*WORK INSTRUCTIONS:* Would you repeat the data below exactly, taking out the images?

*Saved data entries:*
=== Section Start ===

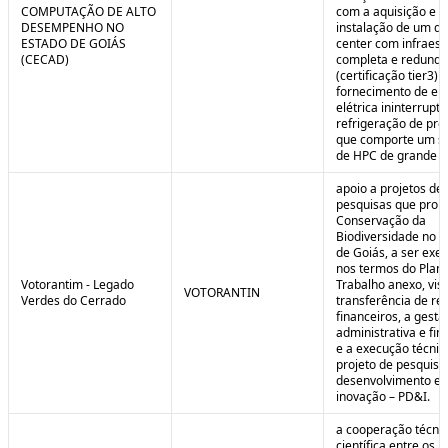
COMPUTAÇÃO DE ALTO
com a aquisição e
DESEMPENHO NO
instalação de um da
ESTADO DE GOIÁS
center com infraest
(CECAD)
completa e redunda
(certificação tier3) 
fornecimento de en
elétrica ininterrupta
refrigeração de pre
que comporte um s
de HPC de grande po
apoio a projetos de
pesquisas que pro
Conservação da
Biodiversidade no E
de Goiás, a ser exe
nos termos do Plan
Votorantim - Legado
Trabalho anexo, vis
VOTORANTIN
Verdes do Cerrado
transferência de re
financeiros, a gestã
administrativa e fin
e a execução técnic
projeto de pesquisa
desenvolvimento e
inovação – PD&I.
a cooperação técnic
científica entre os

=== Section End ===

*ANSWER SECTION:*
COMPUTAÇÃO DE ALTO
com a aquisição e
DESEMPENHO NO
instalação de um da
ESTADO DE GOIÁS
center com infraest
(CECAD)
completa e redunda
(certificação tier3) 
fornecimento de en
elétrica ininterrupta
refrigeração de pre
que comporte um s
de HPC de grande po
apoio a projetos de
pesquisas que pro
Conservação da
Biodiversidade no E
de Goiás, a ser exe
nos termos do Plan
Votorantim - Legado
Trabalho anexo, vis
VOTORANTIN
Verdes do Cerrado
transferência de re
financeiros, a gestã
administrativa e fin
e a execução técnic
projeto de pesquisa
desenvolvimento e
inovação – PD&I.
a cooperação técnic
científica entre os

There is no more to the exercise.